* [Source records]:
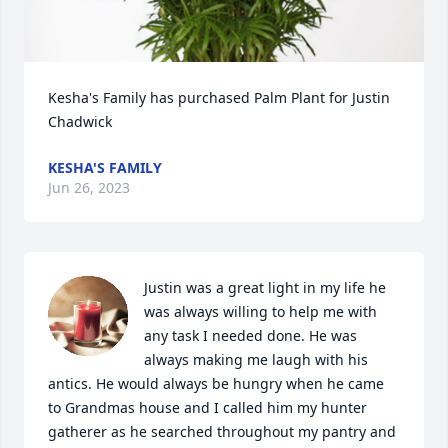
Kesha's Family has purchased Palm Plant for Justin 
Chadwick
KESHA'S FAMILY
Jun 26, 2023
Justin was a great light in my life he 
was always willing to help me with 
any task I needed done. He was 
always making me laugh with his 
antics. He would always be hungry when he came 
to Grandmas house and I called him my hunter 
gatherer as he searched throughout my pantry and 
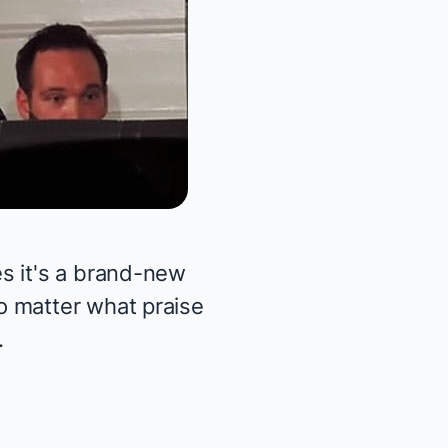
s it's a brand-new
o matter what praise
.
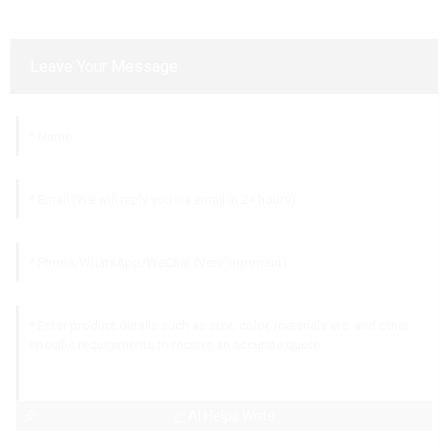
Leave Your Message
AI Helps Write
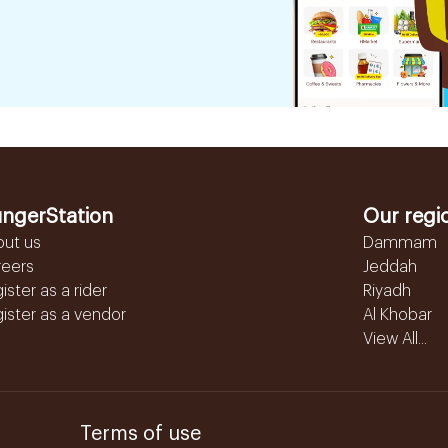
ngerStation
Our regi
out us
Dammam
reers
Jeddah
ister as a rider
Riyadh
ister as a vendor
Al Khobar
View All...
Terms of use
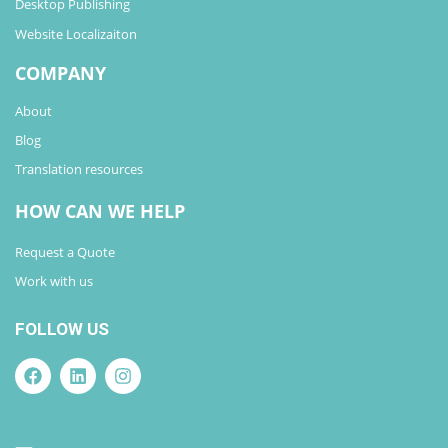
Desktop Publishing
Website Localizaiton
COMPANY
About
Blog
Translation resources
HOW CAN WE HELP
Request a Quote
Work with us
FOLLOW US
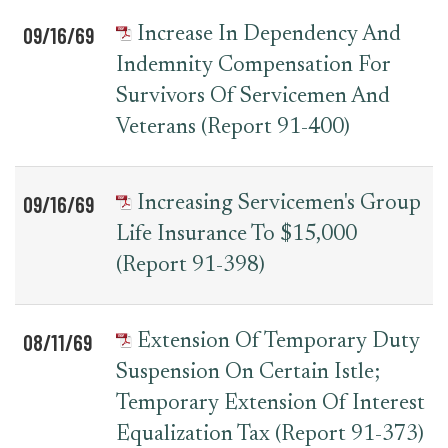
09/16/69
Increase In Dependency And
Indemnity Compensation For
Survivors Of Servicemen And
Veterans (Report 91-400)
09/16/69
Increasing Servicemen's Group
Life Insurance To $15,000
(Report 91-398)
08/11/69
Extension Of Temporary Duty
Suspension On Certain Istle;
Temporary Extension Of Interest
Equalization Tax (Report 91-373)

* [Instructions to follow]: Look through the entries above for the word "Servicemen". Copy every line where it shows up.

* [Completed task]:
Survivors Of Servicemen And
Increasing Servicemen's Group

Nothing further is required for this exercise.